EXERCISE DIRECTIONS:
Pull out each line of the data that includes the word "seen".
DATA SECTION below:
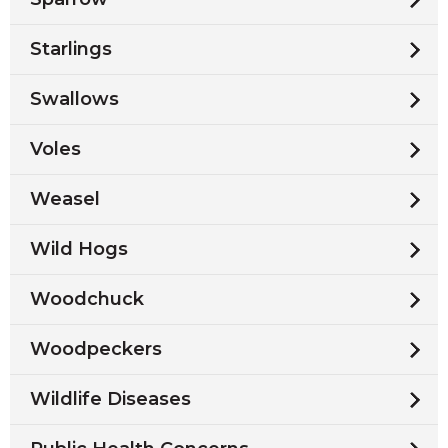
Starlings
Swallows
Voles
Weasel
Wild Hogs
Woodchuck
Woodpeckers
Wildlife Diseases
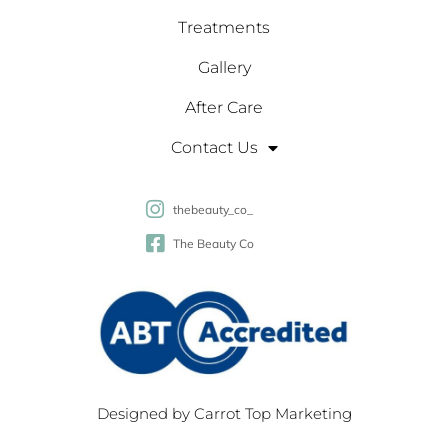
Treatments
Gallery
After Care
Contact Us
thebeauty_co_
The Beauty Co
Designed by
Carrot Top Marketing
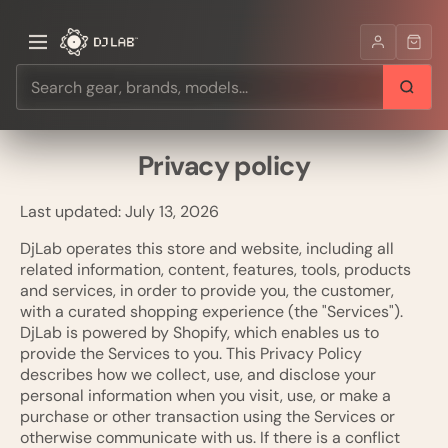
Privacy policy
Last updated: July 13, 2026
DjLab operates this store and website, including all
related information, content, features, tools, products
and services, in order to provide you, the customer,
with a curated shopping experience (the "Services").
DjLab is powered by Shopify, which enables us to
provide the Services to you. This Privacy Policy
describes how we collect, use, and disclose your
personal information when you visit, use, or make a
purchase or other transaction using the Services or
otherwise communicate with us. If there is a conflict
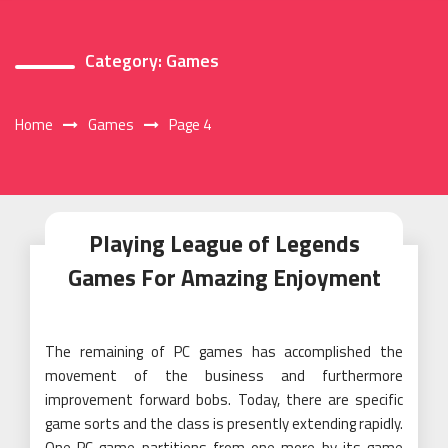
Category:
Games
Home
Games
Page 4
Playing League of Legends
Games For Amazing Enjoyment
The remaining of PC games has accomplished the
movement of the business and furthermore
improvement forward bobs. Today, there are specific
game sorts and the class is presently extending rapidly.
One PC game partitions from one more by its game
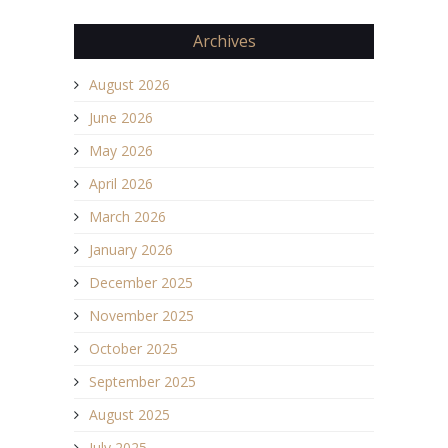
Archives
August 2026
June 2026
May 2026
April 2026
March 2026
January 2026
December 2025
November 2025
October 2025
September 2025
August 2025
July 2025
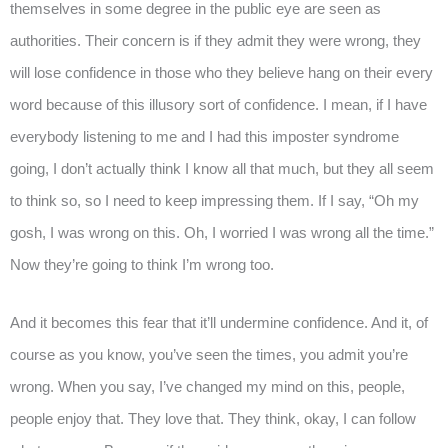
themselves in some degree in the public eye are seen as
authorities. Their concern is if they admit they were wrong, they
will lose confidence in those who they believe hang on their every
word because of this illusory sort of confidence. I mean, if I have
everybody listening to me and I had this imposter syndrome
going, I don’t actually think I know all that much, but they all seem
to think so, so I need to keep impressing them. If I say, “Oh my
gosh, I was wrong on this. Oh, I worried I was wrong all the time.”
Now they’re going to think I’m wrong too.
And it becomes this fear that it’ll undermine confidence. And it, of
course as you know, you’ve seen the times, you admit you’re
wrong. When you say, I’ve changed my mind on this, people,
people enjoy that. They love that. They think, okay, I can follow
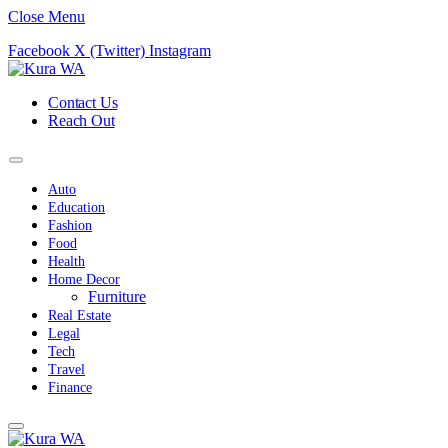
Close Menu
Facebook
X (Twitter)
Instagram
Contact Us
Reach Out
Auto
Education
Fashion
Food
Health
Home Decor
Furniture
Real Estate
Legal
Tech
Travel
Finance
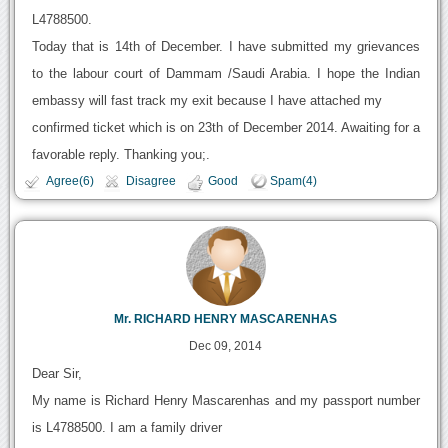
L4788500.
Today that is 14th of December. I have submitted my grievances
to the labour court of Dammam /Saudi Arabia. I hope the Indian
embassy will fast track my exit because I have attached my
confirmed ticket which is on 23th of December 2014. Awaiting for a
favorable reply. Thanking you;.
Agree(6)
Disagree
Good
Spam(4)
Mr. RICHARD HENRY MASCARENHAS
Dec 09, 2014
Dear Sir,
My name is Richard Henry Mascarenhas and my passport number
is L4788500. I am a family driver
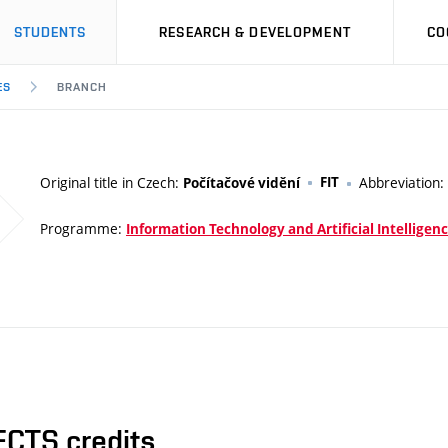
STUDENTS
RESEARCH & DEVELOPMENT
CO
ES
BRANCH
Original title in Czech:
FIT
Abbreviation:
Počítačové vidění
Programme:
Information Technology and Artificial Intelligen
ECTS credits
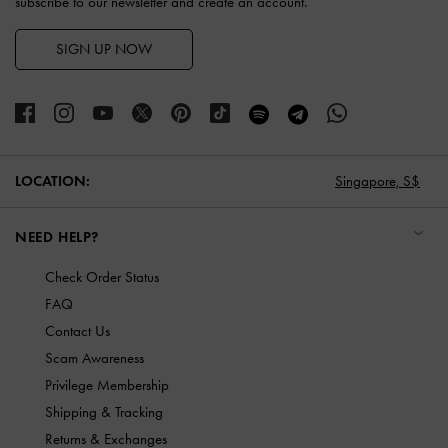
subscribe to our newsletter and create an account.
SIGN UP NOW
LOCATION:
Singapore,
S$
NEED HELP?
Check Order Status
FAQ
Contact Us
Scam Awareness
Privilege Membership
Shipping & Tracking
Returns & Exchanges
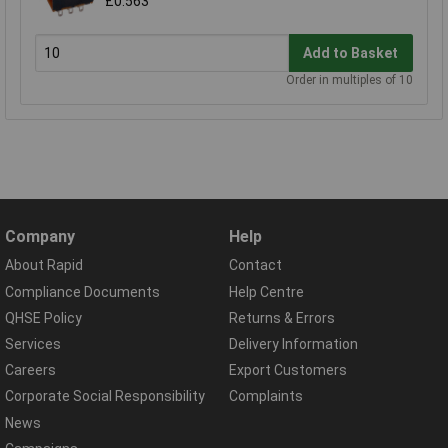
£0.563
Add to Basket
Order in multiples of 10
Company
Help
About Rapid
Contact
Compliance Documents
Help Centre
QHSE Policy
Returns & Errors
Services
Delivery Information
Careers
Export Customers
Corporate Social Responsibility
Complaints
News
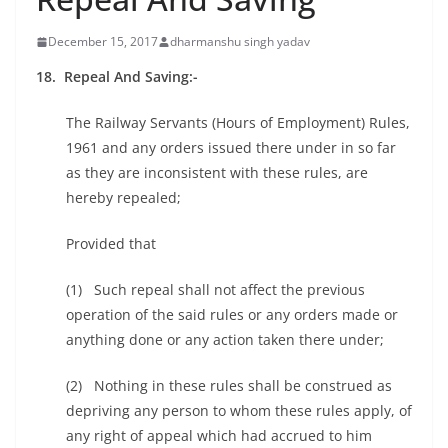
December 15, 2017
dharmanshu singh yadav
18. Repeal And Saving:-
The Railway Servants (Hours of Employment) Rules,
1961 and any orders issued there under in so far
as they are inconsistent with these rules, are
hereby repealed;
Provided that
(1) Such repeal shall not affect the previous
operation of the said rules or any orders made or
anything done or any action taken there under;
(2) Nothing in these rules shall be construed as
depriving any person to whom these rules apply, of
any right of appeal which had accrued to him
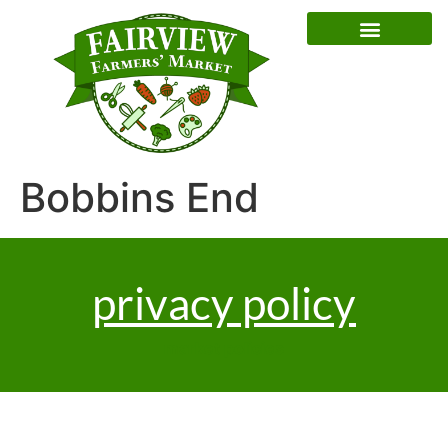
Special Event Dates
Bobbins End
privacy policy
market policies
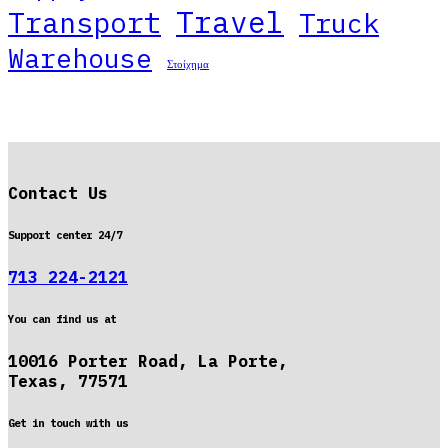
Travel
Transport
Truck
Warehouse
Στοίχημα
Contact Us
Support center 24/7
713 224-2121
You can find us at
10016 Porter Road, La Porte,
Texas, 77571
Get in touch with us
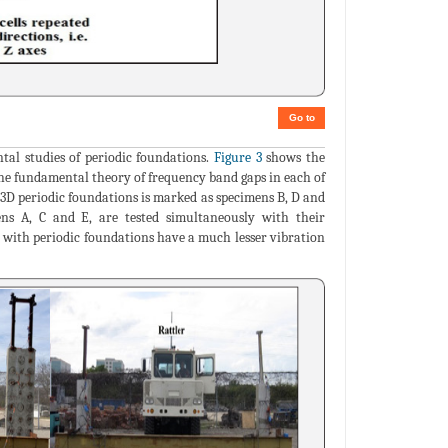
Go to
al studies of periodic foundations.
Figure 3
shows the
 the fundamental theory of frequency band gaps in each of
 3D periodic foundations is marked as specimens B, D and
ens A, C and E, are tested simultaneously with their
ed with periodic foundations have a much lesser vibration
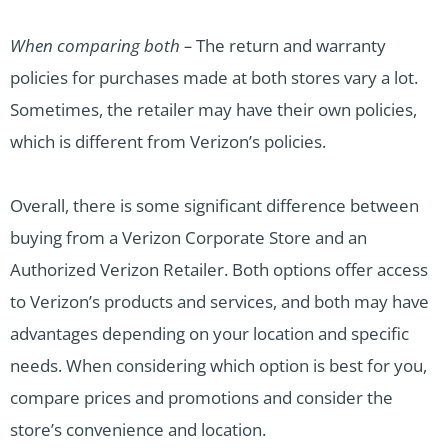
When comparing both –
The return and warranty
policies for purchases made at both stores vary a lot.
Sometimes, the retailer may have their own policies,
which is different from Verizon’s policies.
Overall, there is some significant difference between
buying from a Verizon Corporate Store and an
Authorized Verizon Retailer. Both options offer access
to Verizon’s products and services, and both may have
advantages depending on your location and specific
needs. When considering which option is best for you,
compare prices and promotions and consider the
store’s convenience and location.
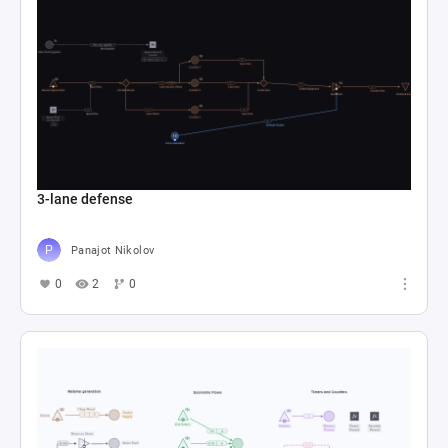
3-lane defense
Panajot Nikolov
0
2
0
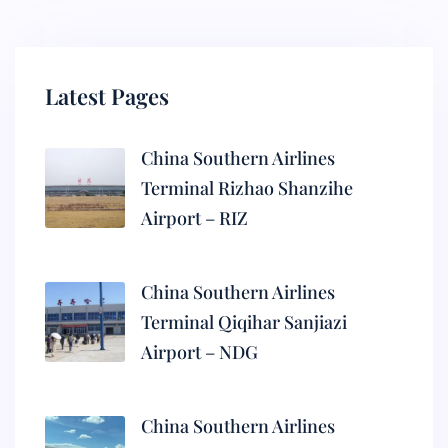
Latest Pages
China Southern Airlines
Terminal Rizhao Shanzihe
Airport – RIZ
China Southern Airlines
Terminal Qiqihar Sanjiazi
Airport – NDG
China Southern Airlines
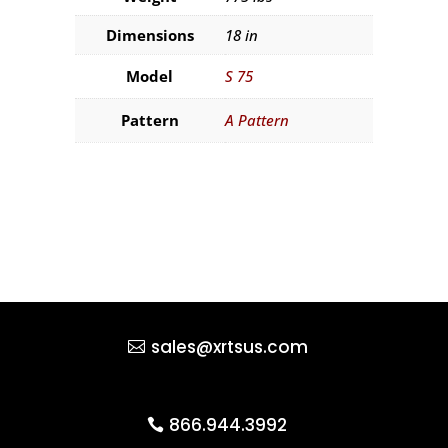
Dimensions
18 in
Model
S 75
Pattern
A Pattern
sales@xrtsus.com
866.944.3992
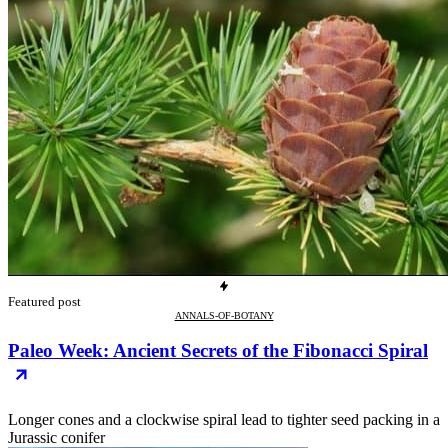
Featured post
ANNALS-OF-BOTANY
Paleo Week: Ancient Secrets of the Fibonacci Spiral
Longer cones and a clockwise spiral lead to tighter seed packing in a
Jurassic conifer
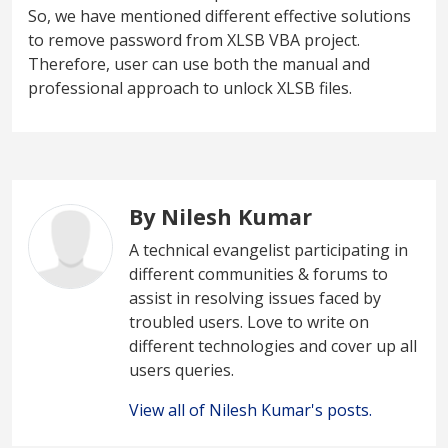
So, we have mentioned different effective solutions
to remove password from XLSB VBA project.
Therefore, user can use both the manual and
professional approach to unlock XLSB files.
By Nilesh Kumar
A technical evangelist participating in
different communities & forums to
assist in resolving issues faced by
troubled users. Love to write on
different technologies and cover up all
users queries.
View all of Nilesh Kumar's posts.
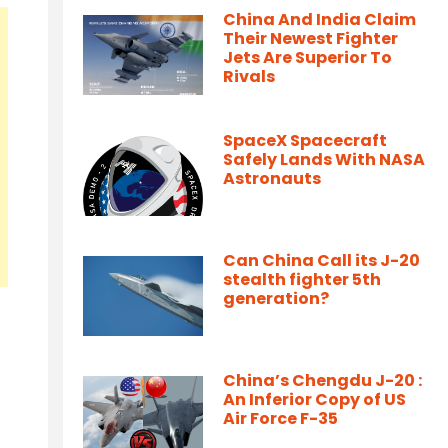
China And India Claim
Their Newest Fighter
Jets Are Superior To
Rivals
SpaceX Spacecraft
Safely Lands With NASA
Astronauts
Can China Call its J-20
stealth fighter 5th
generation?
China’s Chengdu J-20 :
An Inferior Copy of US
Air Force F-35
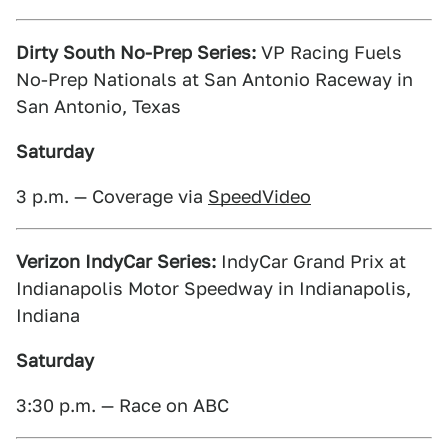
Dirty South No-Prep Series:
VP Racing Fuels
No-Prep Nationals at San Antonio Raceway in
San Antonio, Texas
Saturday
3 p.m. — Coverage via
SpeedVideo
Verizon IndyCar Series:
IndyCar Grand Prix at
Indianapolis Motor Speedway in Indianapolis,
Indiana
Saturday
3:30 p.m. — Race on ABC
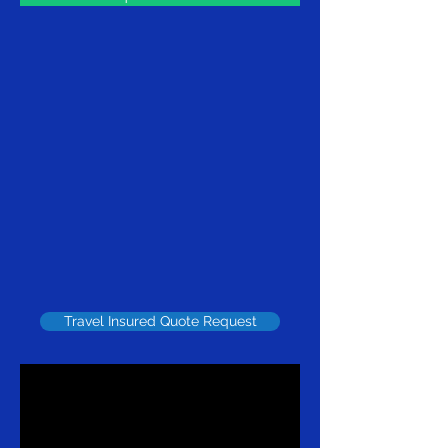
Travel Insured Quote Request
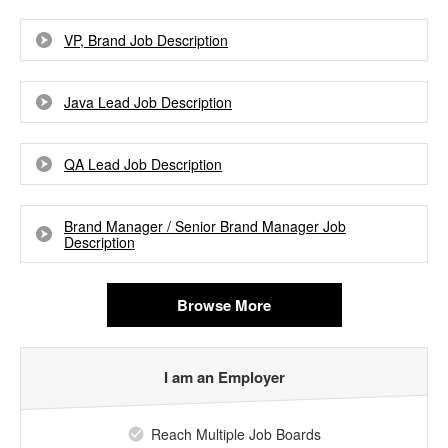
VP, Brand Job Description
Java Lead Job Description
QA Lead Job Description
Brand Manager / Senior Brand Manager Job
Description
Browse More
I am an Employer
Reach Multiple Job Boards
End of DATA SECTION.
SOLUTION TO THIS PROBLEM:
themselves in some degree in the public eye are seen as
course as you know, you’ve seen the times, you admit you’re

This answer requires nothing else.